By using relative addressing HyperFormula unifies formulas from many cells. Thanks to that, there is no need to parse them all over again. Also, with this approach, the engine doesn't lose any information because by knowing the absolute address of a cell and its formula with relative addresses, it can easily retrieve the absolute addresses and compute the result.

# Laziness of CRUD operations

After each CRUD operation, like adding a row or column or moving cells, references inside formulas may need to be changed. For example, after adding a row, we need to shift all references in the formulas below like so:

In more complex sheets this can lead to similar transformations in many formulas at once. On the other hand, such operations do not require an immediate transformation of all the affected formulas.

Instead of transforming all of them at once, HyperFormula remembers the history of the operations and postpones the transformations until the formula needs to be displayed or recalculated.

# Handling ranges

In many applications, you may want to use formulas that depend on a large range of cells. For example, the formula SUM(A1:A100)+B5 depends on 101 cells and it needs to be represented in the graph of cell dependencies accordingly.

An interesting optimization challenge arises when the are multiple cells that depend on large ranges. For example, consider the following use-case:

  • B1=SUM(A1:A1)
  • B2=SUM(A1:A2)
  • B3=SUM(A1:A3)
  • ...
  • B100=SUM(A1:A100)

The problem is that there are 1+2+3+...+100 = 5050 dependencies for such a simple situation. In general, for n such rows, the engine would need to add n*(n+1)/2 ā‰ˆ nĀ² arcs in the graph. This value grows much faster than the size of data, meaning the engine would not be able to handle large data sets efficiently.

A solution to this problem comes from the observation that there is a way to rewrite the above formulas to equivalent ones, which will be more compact to represent.
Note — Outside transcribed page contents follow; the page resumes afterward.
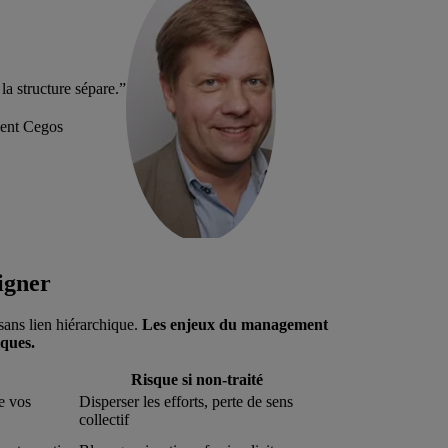
la structure sépare.”
ment Cegos
ligner
 sans lien hiérarchique.
Les enjeux du management
iques.
Risque si non-traité
de vos
Disperser les efforts, perte de sens
collectif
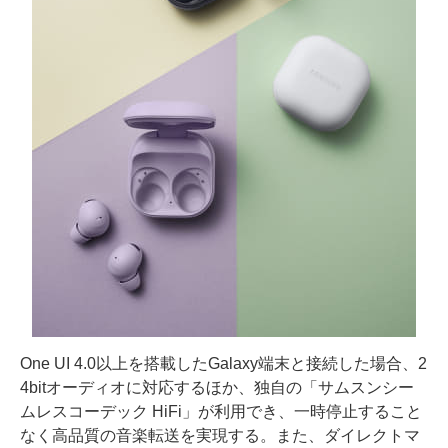
One UI 4.0以上を搭載したGalaxy端末と接続した場合、2
4bitオーディオに対応するほか、独自の「サムスンシー
ムレスコーデック HiFi」が利用でき、一時停止すること
なく高品質の音楽転送を実現する。また、ダイレクトマ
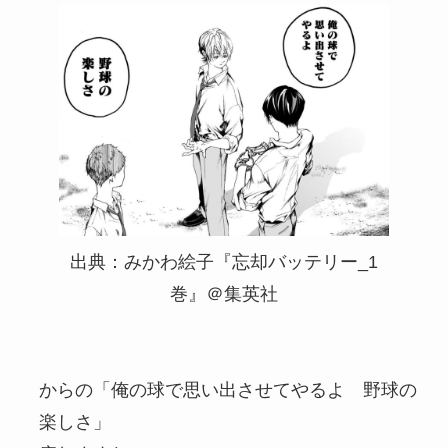
出典：みかわ絵子『忘却バッテリー_1
巻』＠集英社
からの「俺の球で思い出させてやるよ 野球の
楽しさ」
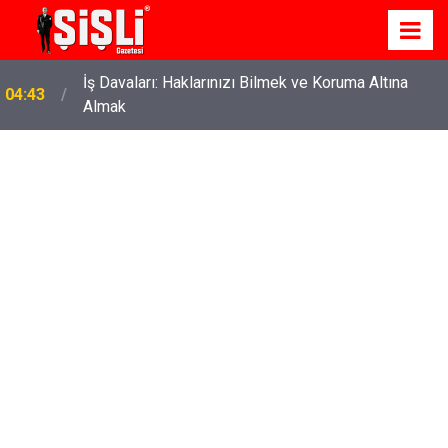
İş Davaları: Haklarınızı Bilmek ve Koruma Altına
04:43
Almak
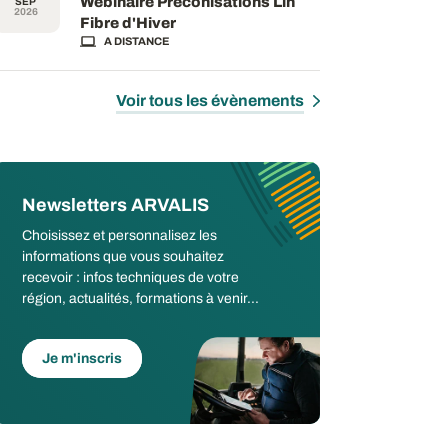
Webinaire Préconisations Lin
SEP
2026
Fibre d'Hiver
A DISTANCE
Voir tous les évènements
Newsletters ARVALIS
Choisissez et personnalisez les
informations que vous souhaitez
recevoir : infos techniques de votre
région, actualités, formations à venir...
Je m'inscris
Specifically, the following formulas would compute the same values as the ones provided previously:

  • B1=A1
  • B2=B1+A2
  • B3=B2+A3
  • ...
  • B100=B99+A100

Whereas this example is too specialized to provide a useful rule for optimization, it shows the main idea behind efficient handling of multiple ranges: to represent a range as a composition of smaller ranges.

In the adopted implementation, every time the engine encounters a range, say B5:D20, it checks if it has already considered the range which is one row shorter. In this example, it would be B5:D19. If so, then it represents B5:D20 as the composition of a range B5:D19 and three cells in the last row: B20,C20 and D20.

More generally, the result of any associative operation is obtained as the result of operations for these small rows. There are many examples of such associative functions: SUM, MAX, COUNT, etc. As one range can be used in different formulas, we can reuse its node and avoid duplicating the work during computation.